The default tax classification for non-corporate, multi-member legal entities (including LLCs and state-law partnerships) is a partnership. A multi-member business may elect to be taxed as a C-Corporation or an S-Corporation in the same manner as a single-member LLC. One of the prerequisites for S-Corporation status is a single class of interest, disregarding differences in voting rights; multi-member LLCs with one class of interest or general partnerships can meet the requirements to be treated as an S-Corporation.

The following chart summarizes these rules:

               State-Law Entity
 Corporation  Single-Member LLC Multi-Member Eligible Entity
 Disregarded   No   Yes   No* 
 Partnership (Form 1065)   No   No   Yes 
 C-Corporation (Form 1120)   Yes  Yes   Yes 
 S-Corporation (Form 1120S)   Yes   Yes   Yes**

*A business owned equally by a husband and wife in a community property state can be treated as a disregarded entity.
**Only certain entities, such as multi-member LLCs with one class of interest and general partnerships, can qualify for S-Corporation status.

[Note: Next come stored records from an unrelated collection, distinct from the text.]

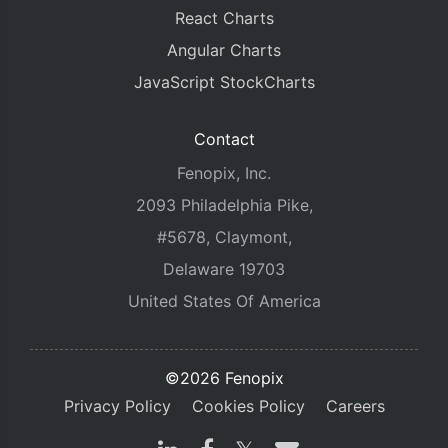
React Charts
Angular Charts
JavaScript StockCharts
Contact
Fenopix, Inc.
2093 Philadelphia Pike,
#5678, Claymont,
Delaware 19703
United States Of America
©2026 Fenopix
Privacy Policy
Cookies Policy
Careers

Self-Employment Tax Avoidance for LLC Members

In addition to the income tax, sole proprietors and partners in a partnership must pay self-employment tax on net self-employment earnings. This tax is imposed on "active" trade or business income, as opposed to "passive" income from rents, interest, dividends, capital gains, and income of a limited partner in a partnership.

Corporations pay tax at the corporate level and accordingly, corporate net income is not subject to self-employment tax. As I wrote previously, S-Corporation earnings flow through to the individual shareholders' personal income tax returns and also avoids self-employment tax. A special set of rules applies to income generated by LLCs taxed as partnerships.

These rules come from Prop. Reg. 1.1402(a)-2(h)(2). Technically, these regulations are not binding since the IRS has not issued final regulations, but they are the only administrative guidance available, "they can be relied on to avoid a penalty under IRC section 6406(f), and there is judicial precedence, in Elkins [81 T.C. 669 (1983)], [to] reasonably conclude that the courts will sustain the position of a taxpayer who relies on proposed regulations." Janet Meade, Minimizing Self-Employment Tax of LLC Managing Members, The CPA Journal, June 2006.

Under the proposed regulations, an individual will be treated as a limited partner (and thus avoid self-employment tax) unless "the individual (1) has personal liability for the debts of or claims against the partnership by reason of being a partner; (2) has authority to contract on behalf of the partnership under the statute or law pursuant to which the partnership is organized; or, (3) participates in the partnership's trade or business for more than 500 hours during the taxable year." Individuals who provide health, law, engineering, architecture, accounting, actuarial science, or consulting services cannot take advantage of this rule.

Even if members of the LLC don't meet all of the above tests, self-employment taxes can still be avoided with respect to "amounts that are demonstrably returns on capital invested in the partnership." In general, in order to take advantage of the exceptions to the general rule, the LLC should be manager-managed and the operating agreement should provide for two classes of members, a managing class and an investor class.

The investor class will be treated as limited partners and the managing class will be treated as general partners for self-employment tax purposes. Members of the managing class can avoid self-employment tax on a portion of their share of the partnership's net income if their interests are bifurcated between the managing class and investor class interests. In other words, the "application of the SE tax to LLC members under the proposed regulations depends not only upon their formal status as members or managing-members but also on their level of participation in the entity" (Meade).